A Play on Two Chairs | Strand Theatre Company

Theatre Feature

10 February 2012 (Theatre Review)

Star Rating: 2.5/5

Venue: The Project Arts Centre
Directed by: Leona Nally
Written by: Michael West
Starring: Karoline Rose O'Sullivan and Andrew Adamson

In a relationship we can be painstakingly close to our beloved - or excruciatingly far apart. Michael West's 1989 debut, A Play on Two Chairs, explores what sends us to either state, examining the way we react and interact with our paramour. Combining a rapid physicality with overwhelming humour, Strand Theatre Company's production is familiar, and funny within that. But it lacks sufficient pathos for us to connect with what's put on the stage.

Two actors (Karoline Rose O’Sullivan and Andrew Adamson) and two chairs engage in a flirtation that starts off coy becomes knowing, manipulates, frustrates and ends in an energetic ride.
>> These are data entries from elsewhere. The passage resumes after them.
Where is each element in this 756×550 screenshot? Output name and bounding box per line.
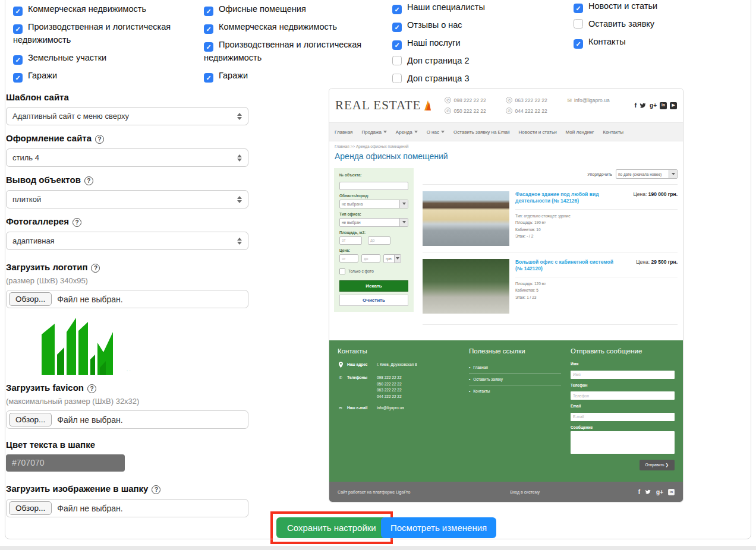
objects-view-select[interactable]: плиткой — [6, 190, 248, 208]
footer-link-home[interactable]: Главная — [469, 362, 561, 374]
listing-photo[interactable] — [423, 191, 509, 246]
checkbox-item[interactable]: Отзывы о нас — [392, 19, 559, 32]
template-select[interactable]: Адаптивный сайт с меню сверху — [6, 107, 248, 125]
checkbox-item[interactable]: Офисные помещения — [204, 3, 377, 16]
favicon-file-status: Файл не выбран. — [57, 415, 122, 425]
checkbox-item[interactable]: Гаражи — [13, 69, 193, 83]
checkbox-item[interactable]: Доп страница 2 — [392, 55, 559, 68]
breadcrumb[interactable]: Главная >> Аренда офисных помещений — [329, 141, 683, 150]
help-icon[interactable]: ? — [95, 135, 104, 144]
nav-item-sale[interactable]: Продажа — [361, 129, 386, 135]
checkbox-item[interactable]: Производственная и логистическая недвижи… — [13, 21, 193, 47]
nav-item-news[interactable]: Новости и статьи — [519, 129, 557, 135]
header-image-file-input[interactable]: Обзор... Файл не выбран. — [6, 499, 248, 517]
checkbox-item[interactable]: Коммерческая недвижимость — [13, 3, 193, 16]
checkbox[interactable] — [392, 5, 402, 14]
clear-button[interactable]: Очистить — [339, 295, 408, 306]
favicon-file-input[interactable]: Обзор... Файл не выбран. — [6, 410, 248, 429]
googleplus-icon[interactable]: g+ — [656, 489, 663, 495]
logo-file-input[interactable]: Обзор... Файл не выбран. — [6, 290, 248, 308]
linkedin-icon[interactable]: in — [668, 489, 675, 495]
checkbox[interactable] — [204, 24, 213, 34]
twitter-icon[interactable] — [640, 103, 647, 109]
price-to-input[interactable] — [361, 254, 380, 263]
nav-item-about[interactable]: О нас — [427, 129, 445, 135]
name-input[interactable] — [571, 371, 675, 379]
linkedin-icon[interactable]: in — [660, 102, 667, 109]
area-from-input[interactable] — [339, 236, 362, 245]
checkbox-item[interactable]: Доп страница 3 — [392, 72, 559, 86]
checkbox-item[interactable]: Контакты — [574, 36, 740, 49]
checkbox-item[interactable]: Коммерческая недвижимость — [204, 21, 377, 34]
site-brand[interactable]: REAL ESTATE — [335, 98, 421, 113]
help-icon[interactable]: ? — [73, 218, 81, 227]
help-icon[interactable]: ? — [91, 264, 100, 273]
checkbox[interactable] — [574, 19, 583, 29]
phone-input[interactable] — [571, 391, 675, 400]
checkbox-item[interactable]: Оставить заявку — [574, 18, 740, 31]
footer-link-request[interactable]: Оставить заявку — [469, 374, 561, 385]
currency-select[interactable]: грн. — [383, 254, 401, 263]
style-select[interactable]: стиль 4 — [6, 148, 248, 167]
nav-item-home[interactable]: Главная — [335, 129, 352, 135]
email-input[interactable] — [571, 413, 675, 421]
checkbox[interactable] — [392, 56, 402, 65]
sort-select[interactable]: по дате (сначала новее) — [616, 169, 678, 179]
platform-credit[interactable]: Сайт работает на платформе LigaPro — [338, 490, 410, 494]
help-icon[interactable]: ? — [152, 485, 160, 494]
facebook-icon[interactable]: f — [638, 489, 640, 495]
checkbox[interactable] — [392, 23, 402, 32]
listing-title-link[interactable]: Фасадное здание под любой вид деятельнос… — [515, 191, 616, 205]
gallery-select[interactable]: адаптивная — [6, 232, 248, 250]
photo-only-checkbox[interactable] — [339, 268, 345, 274]
checkbox-item[interactable]: Наши специалисты — [392, 1, 559, 14]
listing-title-link[interactable]: Большой офис с кабинетной системой (№ 14… — [515, 259, 616, 273]
checkbox[interactable] — [13, 7, 23, 16]
help-icon[interactable]: ? — [87, 384, 96, 393]
email-value[interactable]: info@ligapro.ua — [377, 405, 404, 411]
checkbox[interactable] — [13, 55, 23, 65]
checkbox[interactable] — [574, 4, 583, 13]
checkbox[interactable] — [392, 40, 402, 50]
checkbox-item[interactable]: Гаражи — [204, 69, 377, 83]
send-message-button[interactable]: Отправить ❯ — [640, 460, 675, 470]
nav-item-landing[interactable]: Мой лендинг — [566, 129, 594, 135]
search-button[interactable]: Искать — [339, 280, 408, 292]
youtube-icon[interactable]: ▶ — [670, 102, 677, 109]
googleplus-icon[interactable]: g+ — [650, 103, 657, 109]
region-select[interactable]: не выбрана — [339, 200, 408, 208]
email-link[interactable]: ✉info@ligapro.ua — [567, 97, 609, 103]
message-textarea[interactable] — [571, 431, 675, 454]
price-from-input[interactable] — [339, 254, 358, 263]
header-text-color-swatch[interactable]: #707070 — [6, 454, 125, 472]
checkbox-item[interactable]: Производственная и логистическая недвижи… — [204, 39, 377, 65]
object-number-input[interactable] — [339, 182, 408, 190]
checkbox[interactable] — [13, 73, 23, 83]
checkbox[interactable] — [204, 7, 213, 16]
listing-photo[interactable] — [423, 259, 509, 314]
checkbox-item[interactable]: Новости и статьи — [574, 0, 740, 13]
checkbox[interactable] — [204, 42, 213, 52]
footer-link-contacts[interactable]: Контакты — [469, 385, 561, 397]
facebook-icon[interactable]: f — [634, 102, 637, 109]
checkbox[interactable] — [392, 74, 402, 83]
help-icon[interactable]: ? — [84, 176, 93, 185]
nav-item-request[interactable]: Оставить заявку на Email — [453, 129, 510, 135]
logo-browse-button[interactable]: Обзор... — [9, 292, 52, 306]
nav-item-contacts[interactable]: Контакты — [603, 129, 624, 135]
area-to-input[interactable] — [368, 236, 390, 245]
view-changes-button[interactable]: Посмотреть изменения — [381, 517, 496, 538]
nav-item-rent[interactable]: Аренда — [396, 129, 418, 135]
checkbox-item[interactable]: Наші послуги — [392, 37, 559, 50]
checkbox[interactable] — [204, 73, 213, 83]
login-link[interactable]: Вход в систему — [510, 490, 540, 494]
office-type-select[interactable]: не выбран — [339, 218, 408, 227]
photo-only-option[interactable]: Только с фото — [339, 268, 408, 274]
checkbox[interactable] — [13, 24, 23, 34]
save-settings-button[interactable]: Сохранить настройки — [276, 517, 387, 538]
twitter-icon[interactable] — [645, 489, 651, 495]
checkbox-item[interactable]: Земельные участки — [13, 52, 193, 65]
checkbox[interactable] — [574, 39, 583, 49]
favicon-browse-button[interactable]: Обзор... — [9, 413, 52, 426]
header-image-browse-button[interactable]: Обзор... — [9, 501, 52, 515]
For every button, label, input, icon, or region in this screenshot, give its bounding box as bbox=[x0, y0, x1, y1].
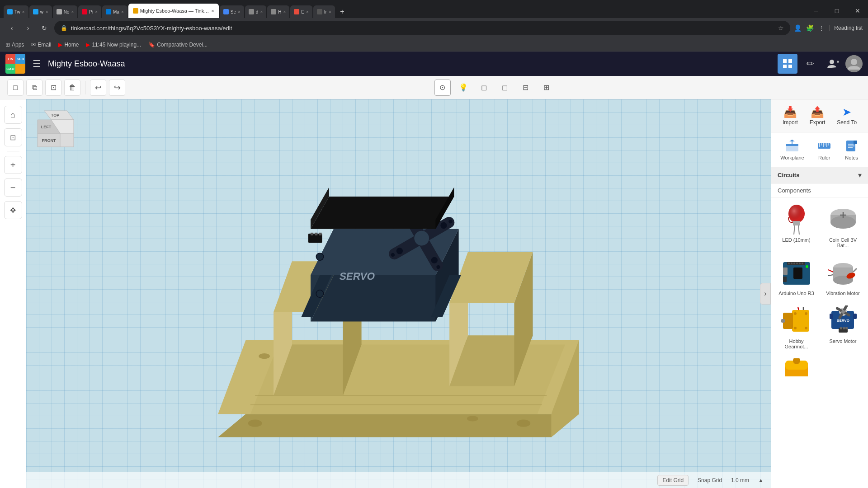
servo-label: Servo Motor bbox=[830, 338, 857, 344]
browser-tab-2[interactable]: w × bbox=[29, 5, 52, 18]
export-panel-btn[interactable]: 📤 Export bbox=[807, 103, 828, 128]
vibration-label: Vibration Motor bbox=[826, 291, 859, 296]
zoom-in-btn[interactable]: + bbox=[4, 156, 22, 174]
bookmark-email[interactable]: ✉ Email bbox=[31, 42, 51, 48]
forward-btn[interactable]: › bbox=[22, 22, 34, 34]
component-led[interactable]: LED (10mm) bbox=[776, 202, 817, 250]
svg-rect-128 bbox=[843, 327, 845, 329]
send-to-panel-btn[interactable]: ➤ Send To bbox=[834, 103, 859, 128]
extensions-icon[interactable]: 🧩 bbox=[806, 24, 814, 32]
workplane-tool-btn[interactable]: Workplane bbox=[778, 136, 807, 163]
import-panel-btn[interactable]: 📥 Import bbox=[780, 103, 801, 128]
minimize-btn[interactable]: ─ bbox=[806, 4, 826, 18]
logo[interactable]: TIN KER CAD bbox=[5, 54, 25, 74]
nav-cube[interactable]: TOP FRONT LEFT bbox=[35, 108, 76, 149]
pencil-view-btn[interactable]: ✏ bbox=[800, 54, 820, 74]
component-battery2[interactable] bbox=[776, 357, 817, 378]
svg-point-81 bbox=[788, 205, 805, 223]
copy-btn[interactable]: ⧉ bbox=[26, 80, 42, 96]
led-label: LED (10mm) bbox=[782, 237, 810, 243]
close-btn[interactable]: ✕ bbox=[847, 4, 868, 18]
bookmark-star-icon[interactable]: ☆ bbox=[778, 24, 784, 32]
align-tool-btn[interactable]: ⊟ bbox=[518, 80, 534, 96]
browser-tab-9[interactable]: H × bbox=[267, 5, 289, 18]
snap-up-icon[interactable]: ▲ bbox=[758, 477, 764, 483]
redo-btn[interactable]: ↪ bbox=[109, 80, 125, 96]
svg-text:SERVO: SERVO bbox=[837, 319, 849, 323]
component-servo[interactable]: SERVO Servo Motor bbox=[822, 303, 863, 351]
fit-view-btn[interactable]: ⊡ bbox=[4, 128, 22, 146]
address-bar[interactable]: 🔒 tinkercad.com/things/6q2Vc50S3YX-might… bbox=[54, 21, 790, 35]
collapse-panel-btn[interactable]: › bbox=[760, 283, 771, 305]
home-view-btn[interactable]: ⌂ bbox=[4, 106, 22, 124]
ruler-tool-btn[interactable]: Ruler bbox=[814, 136, 834, 163]
svg-line-106 bbox=[853, 268, 857, 272]
component-vibration[interactable]: Vibration Motor bbox=[822, 255, 863, 298]
svg-rect-50 bbox=[311, 233, 313, 235]
ruler-label: Ruler bbox=[818, 155, 830, 160]
back-btn[interactable]: ‹ bbox=[5, 22, 18, 34]
add-user-btn[interactable] bbox=[823, 54, 843, 74]
grid-view-active-btn[interactable] bbox=[778, 54, 797, 74]
svg-point-47 bbox=[316, 290, 323, 297]
browser-tab-8[interactable]: d × bbox=[245, 5, 266, 18]
browser-tab-10[interactable]: E × bbox=[290, 5, 312, 18]
tab-close-btn[interactable]: × bbox=[211, 8, 214, 14]
apps-icon: ⊞ bbox=[5, 42, 10, 48]
browser-tab-active[interactable]: Mighty Esboo-Waasa — Tinkercad × bbox=[128, 4, 219, 18]
browser-tab-11[interactable]: Ir × bbox=[313, 5, 335, 18]
user-avatar-btn[interactable] bbox=[845, 55, 863, 72]
browser-titlebar: Tw × w × No × Pi × Ma × bbox=[0, 0, 868, 18]
component-gearmotor[interactable]: Hobby Gearmot... bbox=[776, 303, 817, 351]
bookmark-playing[interactable]: ▶ 11:45 Now playing... bbox=[86, 42, 141, 48]
profile-icon[interactable]: 👤 bbox=[794, 24, 802, 32]
toolbar: □ ⧉ ⊡ 🗑 ↩ ↪ ⊙ 💡 ◻ ◻ ⊟ ⊞ bbox=[0, 76, 868, 99]
component-battery[interactable]: Coin Cell 3V Bat... bbox=[822, 202, 863, 250]
svg-point-100 bbox=[802, 263, 803, 264]
bookmark-home[interactable]: ▶ Home bbox=[58, 42, 79, 48]
battery-icon bbox=[827, 204, 859, 235]
bookmark-comparative[interactable]: 🔖 Comparative Devel... bbox=[148, 42, 208, 48]
browser-window: Tw × w × No × Pi × Ma × bbox=[0, 0, 868, 52]
new-tab-btn[interactable]: + bbox=[336, 5, 349, 18]
circuits-dropdown-icon[interactable]: ▾ bbox=[858, 171, 862, 179]
zoom-out-btn[interactable]: − bbox=[4, 178, 22, 197]
shape-tool-btn[interactable]: ◻ bbox=[476, 80, 492, 96]
home-icon: ▶ bbox=[58, 42, 62, 48]
svg-point-15 bbox=[248, 419, 262, 427]
svg-point-48 bbox=[316, 253, 323, 260]
panel-top-actions: 📥 Import 📤 Export ➤ Send To bbox=[771, 99, 868, 132]
new-shape-btn[interactable]: □ bbox=[7, 80, 24, 96]
camera-tool-btn[interactable]: ⊙ bbox=[434, 80, 451, 96]
bookmark-apps[interactable]: ⊞ Apps bbox=[5, 42, 24, 48]
reading-list-btn[interactable]: Reading list bbox=[829, 25, 863, 31]
header-menu-icon[interactable]: ☰ bbox=[33, 58, 41, 69]
browser-tab-1[interactable]: Tw × bbox=[4, 5, 28, 18]
browser-tab-4[interactable]: Pi × bbox=[78, 5, 101, 18]
svg-line-83 bbox=[794, 225, 795, 235]
svg-rect-111 bbox=[781, 319, 785, 323]
undo-btn[interactable]: ↩ bbox=[90, 80, 106, 96]
notes-tool-btn[interactable]: Notes bbox=[842, 136, 862, 163]
transform-btn[interactable]: ✥ bbox=[4, 201, 22, 219]
outline-tool-btn[interactable]: ◻ bbox=[497, 80, 513, 96]
maximize-btn[interactable]: □ bbox=[826, 4, 847, 18]
paste-btn[interactable]: ⊡ bbox=[45, 80, 61, 96]
browser-tab-3[interactable]: No × bbox=[53, 5, 78, 18]
delete-btn[interactable]: 🗑 bbox=[64, 80, 80, 96]
svg-rect-120 bbox=[853, 314, 857, 319]
refresh-btn[interactable]: ↻ bbox=[38, 22, 51, 34]
browser-tab-7[interactable]: Se × bbox=[220, 5, 244, 18]
browser-tab-5[interactable]: Ma × bbox=[102, 5, 127, 18]
svg-text:TOP: TOP bbox=[51, 113, 59, 117]
browser-right-icons: 👤 🧩 ⋮ Reading list bbox=[794, 24, 863, 32]
snap-grid-label: Snap Grid bbox=[698, 477, 722, 483]
viewport[interactable]: SERVO bbox=[26, 99, 771, 488]
component-arduino[interactable]: Arduino Uno R3 bbox=[776, 255, 817, 298]
settings-icon[interactable]: ⋮ bbox=[818, 24, 825, 32]
svg-point-99 bbox=[799, 263, 801, 264]
edit-grid-btn[interactable]: Edit Grid bbox=[657, 475, 689, 486]
light-tool-btn[interactable]: 💡 bbox=[455, 80, 472, 96]
mirror-tool-btn[interactable]: ⊞ bbox=[538, 80, 555, 96]
svg-rect-91 bbox=[783, 267, 788, 275]
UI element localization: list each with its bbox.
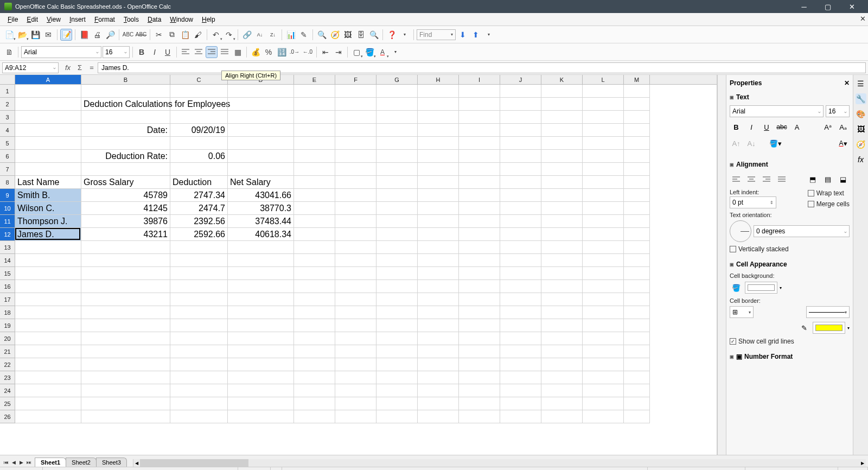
- cell-K24[interactable]: [541, 384, 583, 397]
- cell-B14[interactable]: [81, 254, 170, 267]
- cell-B5[interactable]: [81, 137, 170, 150]
- cell-A14[interactable]: [15, 254, 81, 267]
- cell-J8[interactable]: [500, 176, 541, 189]
- cell-appearance-section-header[interactable]: Cell Appearance: [729, 258, 851, 270]
- cell-M18[interactable]: [624, 306, 650, 319]
- cell-J1[interactable]: [500, 85, 541, 98]
- cell-H3[interactable]: [418, 111, 459, 124]
- cell-L13[interactable]: [583, 241, 624, 254]
- cell-G18[interactable]: [376, 306, 418, 319]
- cell-M15[interactable]: [624, 267, 650, 280]
- cell-D13[interactable]: [228, 241, 294, 254]
- cell-J6[interactable]: [500, 150, 541, 163]
- background-color-button[interactable]: 🪣: [363, 46, 375, 58]
- percent-button[interactable]: %: [263, 46, 275, 58]
- cell-G21[interactable]: [376, 345, 418, 358]
- cell-F25[interactable]: [335, 397, 376, 410]
- cell-F8[interactable]: [335, 176, 376, 189]
- cell-I1[interactable]: [459, 85, 500, 98]
- cell-B22[interactable]: [81, 358, 170, 371]
- underline-button[interactable]: U: [162, 46, 174, 58]
- cell-G20[interactable]: [376, 332, 418, 345]
- zoom-button[interactable]: 🔍: [368, 29, 380, 41]
- cell-J19[interactable]: [500, 319, 541, 332]
- cell-J5[interactable]: [500, 137, 541, 150]
- panel-bold-button[interactable]: B: [730, 120, 743, 134]
- cell-K8[interactable]: [541, 176, 583, 189]
- cell-B9[interactable]: 45789: [81, 189, 170, 202]
- cell-I5[interactable]: [459, 137, 500, 150]
- cell-I2[interactable]: [459, 98, 500, 111]
- cell-H10[interactable]: [418, 202, 459, 215]
- cell-C11[interactable]: 2392.56: [170, 215, 228, 228]
- cell-C6[interactable]: 0.06: [170, 150, 228, 163]
- function-button[interactable]: =: [86, 62, 98, 73]
- cell-M12[interactable]: [624, 228, 650, 241]
- cell-J25[interactable]: [500, 397, 541, 410]
- cell-F18[interactable]: [335, 306, 376, 319]
- cell-K18[interactable]: [541, 306, 583, 319]
- close-document-button[interactable]: ✕: [860, 15, 866, 23]
- col-header-L[interactable]: L: [583, 75, 624, 84]
- cell-H14[interactable]: [418, 254, 459, 267]
- cell-L22[interactable]: [583, 358, 624, 371]
- spellcheck-button[interactable]: ABC: [122, 29, 134, 41]
- cell-K23[interactable]: [541, 371, 583, 384]
- row-header-20[interactable]: 20: [0, 332, 15, 345]
- cell-E8[interactable]: [294, 176, 335, 189]
- sheet-tab-sheet3[interactable]: Sheet3: [96, 458, 127, 467]
- copy-button[interactable]: ⧉: [166, 29, 178, 41]
- cell-G3[interactable]: [376, 111, 418, 124]
- cell-E24[interactable]: [294, 384, 335, 397]
- cell-D9[interactable]: 43041.66: [228, 189, 294, 202]
- cell-L26[interactable]: [583, 410, 624, 423]
- data-sources-button[interactable]: 🗄: [355, 29, 367, 41]
- cell-H11[interactable]: [418, 215, 459, 228]
- cell-M7[interactable]: [624, 163, 650, 176]
- cell-A4[interactable]: [15, 124, 81, 137]
- cell-G15[interactable]: [376, 267, 418, 280]
- cell-D7[interactable]: [228, 163, 294, 176]
- cell-F15[interactable]: [335, 267, 376, 280]
- cell-M2[interactable]: [624, 98, 650, 111]
- cell-D12[interactable]: 40618.34: [228, 228, 294, 241]
- cell-E18[interactable]: [294, 306, 335, 319]
- paste-button[interactable]: 📋: [179, 29, 191, 41]
- cell-L16[interactable]: [583, 280, 624, 293]
- cell-A6[interactable]: [15, 150, 81, 163]
- row-header-12[interactable]: 12: [0, 228, 15, 241]
- panel-subscript-button[interactable]: Aₐ: [837, 120, 850, 134]
- row-header-10[interactable]: 10: [0, 202, 15, 215]
- cell-B19[interactable]: [81, 319, 170, 332]
- close-window-button[interactable]: ✕: [840, 0, 864, 13]
- show-draw-functions-button[interactable]: ✎: [298, 29, 310, 41]
- cell-K10[interactable]: [541, 202, 583, 215]
- menu-view[interactable]: View: [42, 15, 65, 24]
- cell-L20[interactable]: [583, 332, 624, 345]
- cell-G10[interactable]: [376, 202, 418, 215]
- cell-B26[interactable]: [81, 410, 170, 423]
- cell-L9[interactable]: [583, 189, 624, 202]
- cell-H1[interactable]: [418, 85, 459, 98]
- col-header-H[interactable]: H: [418, 75, 459, 84]
- panel-align-center[interactable]: [745, 173, 758, 186]
- format-paintbrush-button[interactable]: 🖌: [192, 29, 204, 41]
- cell-B1[interactable]: [81, 85, 170, 98]
- cell-J11[interactable]: [500, 215, 541, 228]
- minimize-button[interactable]: ─: [792, 0, 816, 13]
- cell-G14[interactable]: [376, 254, 418, 267]
- panel-underline-button[interactable]: U: [760, 120, 773, 134]
- cell-F19[interactable]: [335, 319, 376, 332]
- cell-B21[interactable]: [81, 345, 170, 358]
- menu-help[interactable]: Help: [197, 15, 220, 24]
- cell-L1[interactable]: [583, 85, 624, 98]
- edit-file-button[interactable]: 📝: [60, 29, 72, 41]
- cell-G7[interactable]: [376, 163, 418, 176]
- cell-K25[interactable]: [541, 397, 583, 410]
- borders-button[interactable]: ▢: [350, 46, 362, 58]
- cell-K20[interactable]: [541, 332, 583, 345]
- cell-B6[interactable]: Deduction Rate:: [81, 150, 170, 163]
- cell-G22[interactable]: [376, 358, 418, 371]
- cell-K1[interactable]: [541, 85, 583, 98]
- increase-indent-button[interactable]: ⇥: [333, 46, 344, 58]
The prudish then playful physicality continues into the morning with apt animalisation woven throughout, making the mating dance seem both predatory and child like, creating an awkward air that should leave us askew.

Unfortunately the company seems more interested in pursuing the giddy humour sprinkled through West's script rather than exploring the darker subtext that boils beneath the whimsy. When you're pissing yourself and not even a little disturbed by an imagined confrontation between a rapist and a vengeful victim you know a point has been missed. There's no sense of the anger, pain, competitiveness or the finickiness that can drive one to drink, or darker, and the rushed pace diminishes the juvenile spark between the leads.

What's lacking is clarity. I was never sure if this was a surreal interpretation of one couple's despair or a collection of unrelated spiels. Director Leona Nally hasn't framed them in anyway to make this clear and hasn't pushed her performers to express anything beyond their surface expressions.The mirth relies too heavily on the combative nature of the leads, with little time given to the frustration that initiates it, nor the valid points raised by the playwright, such as a is it the thought or the cost that counts.

A Play on Two Chairs needed a more thorough finessing, a sharper eye and a braver physicality than Strand Theatre Company have given it.